The problem
Go through the data below and return each line where the string "good" occurs.

Extracted entries
((
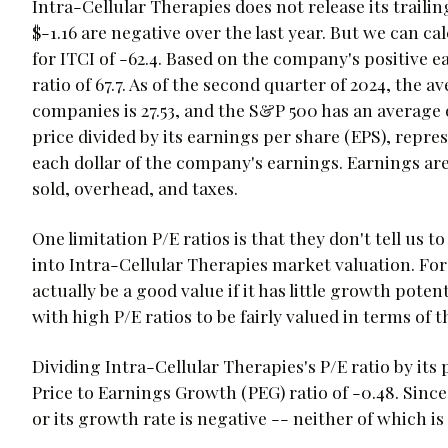
Intra-Cellular Therapies does not release its trailin
$-1.16 are negative over the last year. But we can cal
for ITCI of -62.4. Based on the company's positive e
ratio of 67.7. As of the second quarter of 2024, the a
companies is 27.53, and the S&P 500 has an average of
price divided by its earnings per share (EPS), repr
each dollar of the company's earnings. Earnings ar
sold, overhead, and taxes.
One limitation P/E ratios is that they don't tell us
into Intra-Cellular Therapies market valuation. Fo
actually be a good value if it has little growth poten
with high P/E ratios to be fairly valued in terms of 
Dividing Intra-Cellular Therapies's P/E ratio by its 
Price to Earnings Growth (PEG) ratio of -0.48. Since
or its growth rate is negative -- neither of which is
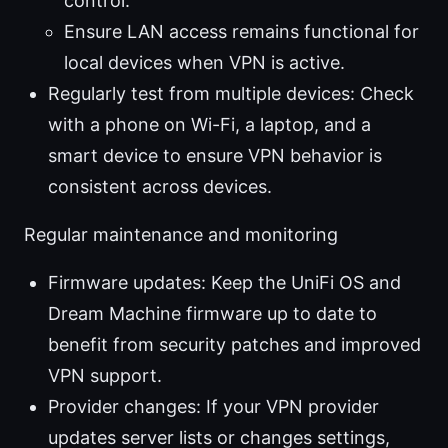
control.
Ensure LAN access remains functional for
local devices when VPN is active.
Regularly test from multiple devices: Check
with a phone on Wi-Fi, a laptop, and a
smart device to ensure VPN behavior is
consistent across devices.
Regular maintenance and monitoring
Firmware updates: Keep the UniFi OS and
Dream Machine firmware up to date to
benefit from security patches and improved
VPN support.
Provider changes: If your VPN provider
updates server lists or changes settings,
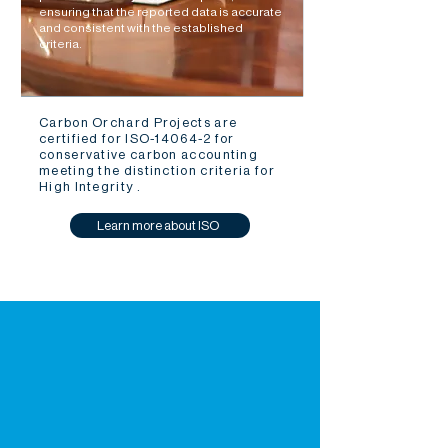
ensuring that the reported data is accurate
and consistent with the established
criteria.
Carbon Orchard Projects are
certified for ISO-14064-2 for
conservative carbon accounting
meeting the distinction criteria for
High Integrity .
Learn more about ISO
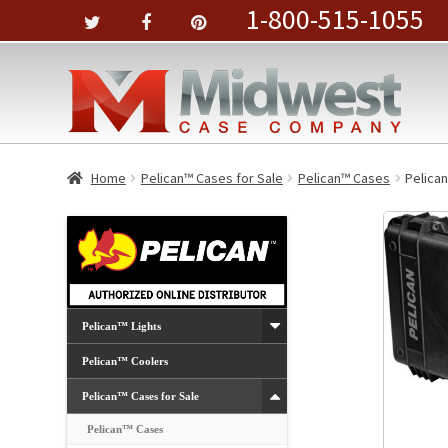
1-800-515-1055
Home
Pelican™ Cases for Sale
Pelican™ Cases
Pelican
Pelican™ Lights
Pelican™ Coolers
Pelican™ Cases for Sale
Pelican™ Cases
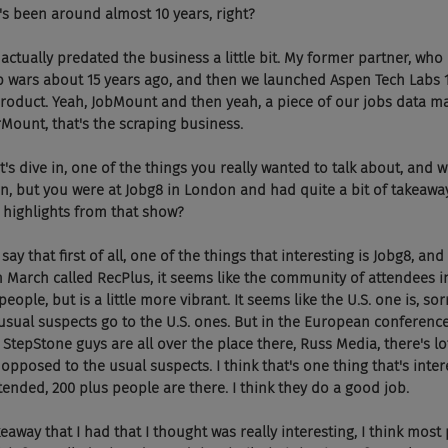
's been around almost 10 years, right?
, it actually predated the business a little bit. My former partner, who 
b wars about 15 years ago, and then we launched Aspen Tech Labs 1
product. Yeah, JobMount and then yeah, a piece of our jobs data 
rMount, that's the scraping business.
 Yep. Let's dive in, one of the things you really wanted to talk about, and
on, but you were at Jobg8 in London and had quite a bit of takeawa
highlights from that show?
uld say that first of all, one of the things that interesting is Jobg8, and
March called RecPlus, it seems like the community of attendees in
eople, but is a little more vibrant. It seems like the U.S. one is, so
usual suspects go to the U.S. ones. But in the European conferences
he StepStone guys are all over the place there, Russ Media, there's lot
 opposed to the usual suspects. I think that's one thing that's interes
-attended, 200 plus people are there. I think they do a good job.
 takeaway that I had that I thought was really interesting, I think most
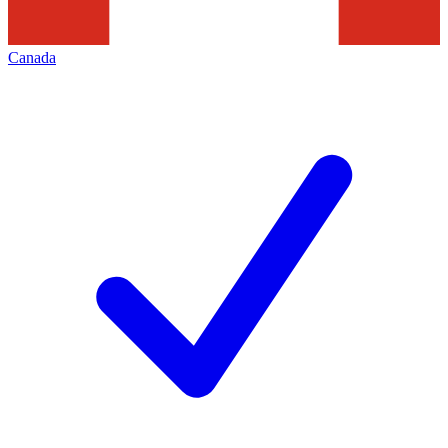
Canada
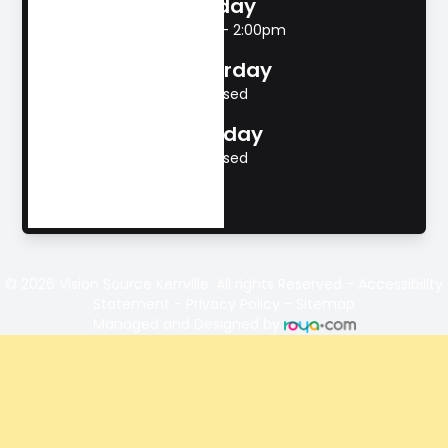
Friday
8:00am - 2:00pm
Saturday
Closed
Sunday
Closed
© 2026 Vision Source Kerrville. All rights Reserved -
Accessibility
Statement
-
Privacy Policy
-
Sitemap
Managed and Designed by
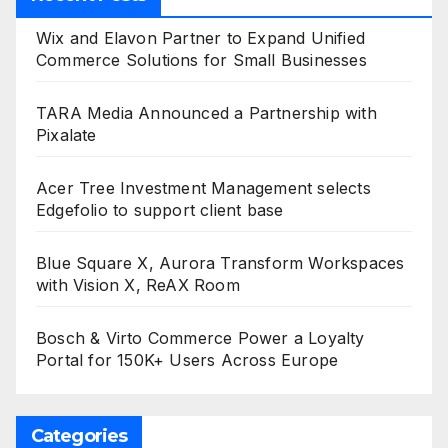
Wix and Elavon Partner to Expand Unified
Commerce Solutions for Small Businesses
TARA Media Announced a Partnership with
Pixalate
Acer Tree Investment Management selects
Edgefolio to support client base
Blue Square X, Aurora Transform Workspaces
with Vision X, ReAX Room
Bosch & Virto Commerce Power a Loyalty
Portal for 150K+ Users Across Europe
Categories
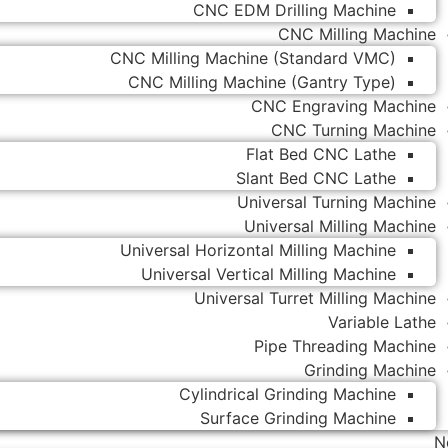
CNC EDM Drilling Machine
CNC Milling Machine
CNC Milling Machine (Standard VMC)
CNC Milling Machine (Gantry Type)
CNC Engraving Machine
CNC Turning Machine
Flat Bed CNC Lathe
Slant Bed CNC Lathe
Universal Turning Machine
Universal Milling Machine
Universal Horizontal Milling Machine
Universal Vertical Milling Machine
Universal Turret Milling Machine
Variable Lathe
Pipe Threading Machine
Grinding Machine
Cylindrical Grinding Machine
Surface Grinding Machine
N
))
Answer to the exercise
actually be a good value if it has little growth poten
-attended, 200 plus people are there. I think they do a good job.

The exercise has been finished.